The Little Blue Natural Resources District (NRD) and the Nebraska Game and Parks Commission (NGPC) have been working cooperatively on wildlife habitat improvement projects since 1978. The emphasis for work has been mostly on private lands that benefit wildlife populations and public hunting opportunities. The opportunity to extend this cooperative relationship to NRD-owned, publicly-accessible lands is now being pursued at the Bruning Dam Cove Recreational Area northeast of Bruning, Nebraska in Fillmore County.
Bruning Dam was selected because it is open for limited public hunting. Funding for the projects are available through the Nebraska Game and Parks Commission (NGPC) federal passthrough dollars (Pittman-Robertson Funding). These funds result from a user-fee on hunting equipment and are used to support habitat improvement and hunter recreation through a grant-based system. NGPC shares these interests with the NRD and submitted a grant in support of the NRD.
Targeted areas focus on limited habitats. Loss of grassland habitat is recognized by the conservation community as a severely threatened ecological system. Invading tree and shrub species, as well as less desirable grass and forbs species have caused a decline in grassland-dependent wildlife. Numerous bird species, including huntable species like pheasants, greater prairie chicken, and bobwhite quail require suitable grassland habitats.

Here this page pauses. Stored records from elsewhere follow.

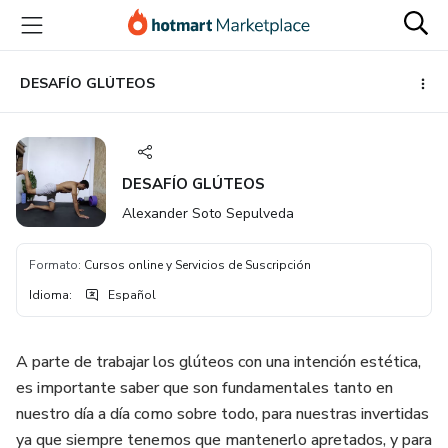
Ir
Ir
Ir
al
a
al
contenido
la
pie
principal
página
de
DESAFÍO GLÚTEOS
de
página
pago
DESAFÍO GLÚTEOS
Alexander Soto Sepulveda
Formato
:
Cursos online y Servicios de Suscripción
Idioma
:
Español
A parte de trabajar los glúteos con una intención estética,
es importante saber que son fundamentales tanto en
nuestro día a día como sobre todo, para nuestras invertidas
ya que siempre tenemos que mantenerlo apretados, y para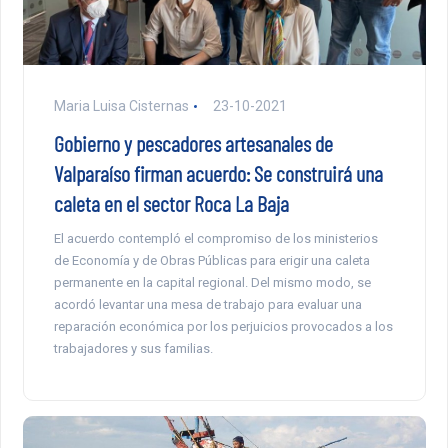
Maria Luisa Cisternas
23-10-2021
Gobierno y pescadores artesanales de
Valparaíso firman acuerdo: Se construirá una
caleta en el sector Roca La Baja
El acuerdo contempló el compromiso de los ministerios
de Economía y de Obras Públicas para erigir una caleta
permanente en la capital regional. Del mismo modo, se
acordó levantar una mesa de trabajo para evaluar una
reparación económica por los perjuicios provocados a los
trabajadores y sus familias.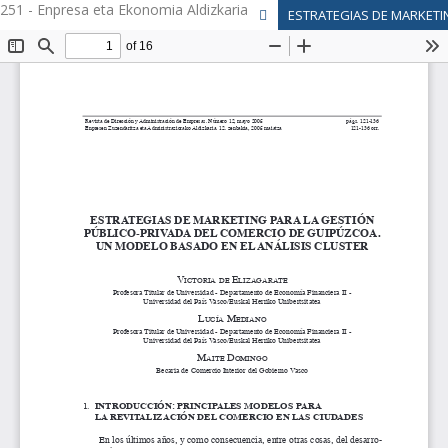
251 - Enpresa eta Ekonomia Aldizkaria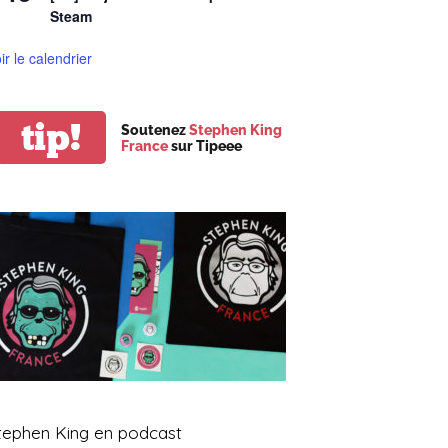
Steam
ir le calendrier
tip!
Soutenez
Stephen King
France
sur Tipeee
tephen King en podcast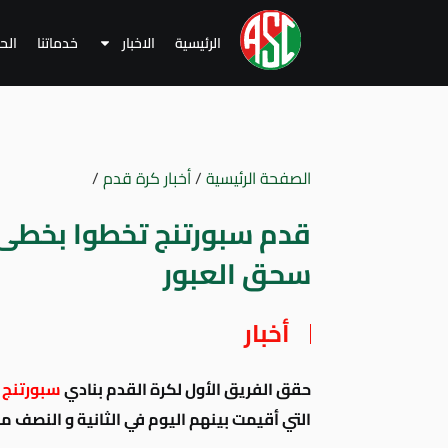
الرئيسية
الاخبار
خدماتنا
الح
الصفحة الرئيسية
/
أخبار كرة قدم
/
قدم سبورتنج تخطوا بخطى ثا
سحق العبور
أخبار
حقق الفريق الأول لكرة القدم بنادي
سبورتنج
ا
التي أقيمت بينهم اليوم في الثانية و النصف م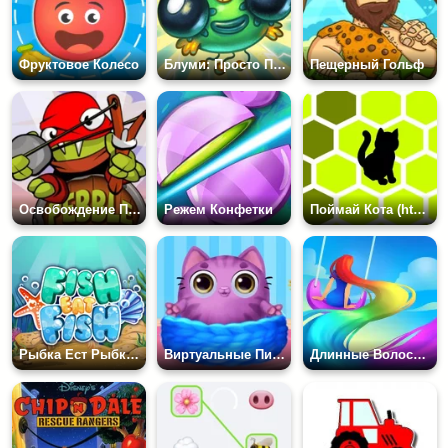
Фруктовое Колесо
Блуми: Просто Покорми Меня
Пещерный Гольф
Освобождение Птичек
Режем Конфетки
Поймай Кота (html5)
Рыбка Ест Рыбку 2: на 3 Игрока
Виртуальные Питомцы Смолси
Длинные Волосы Челлендж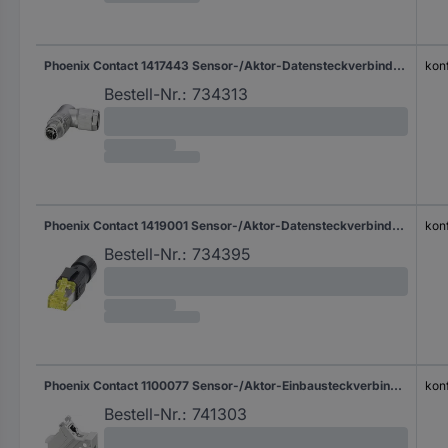
Phoenix Contact 1417443 Sensor-/Aktor-Datensteckverbinder M12 Stecker, gewinkelt Polzahl Sensoren: 8P8C 1 St.
kon
Bestell-Nr.:
734313
Phoenix Contact 1419001 Sensor-/Aktor-Datensteckverbinder Stecker, gerade Polzahl Sensoren: 8P8C 1 St.
kon
Bestell-Nr.:
734395
Phoenix Contact 1100077 Sensor-/Aktor-Einbausteckverbinder RJ45 Geräteflansch Polzahl Sensoren: 8P8C 1 St.
kon
Bestell-Nr.:
741303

This project being undertaken by the NRD will restore a more native habitat quality by removing invasive trees and plants, creating a more diverse vegetative composition through over-seeding, and modifying management strategies. Past management strategies have been more hands-off and have allowed a transition of the District’s lands to less desirable vegetation, thus limiting diversity which fosters healthy wildlife populations. Alternate land management methods such as burning and haying can be applied at larger scales, using contractors to complete specified tasks. Habitat management income from cyclical haying will be used to offset contractor costs.
This project will incorporate ecological processes to manage habitats at Bruning Dam. The use of prescribed fire to arrest vegetative succession and to help control woody plants is critical to maintaining grassland habitats. Fire is not only a required ecological process, but is far less expensive over the long term than regular cutting and/or clearing trees. Rotational haying following burning will contribute to tree control.
The work at Bruning Dam will begin within the next month or so. The contractor, Lawrence Warnke of Warnke Tree Shearing of Fairbury, was awarded the contract for the removal of trees and shrubs on the 109.4 acres designated at Bruning Dam for a cost of $18,598. The Game and Parks will provide approximately 80 percent cost-assistance for the work.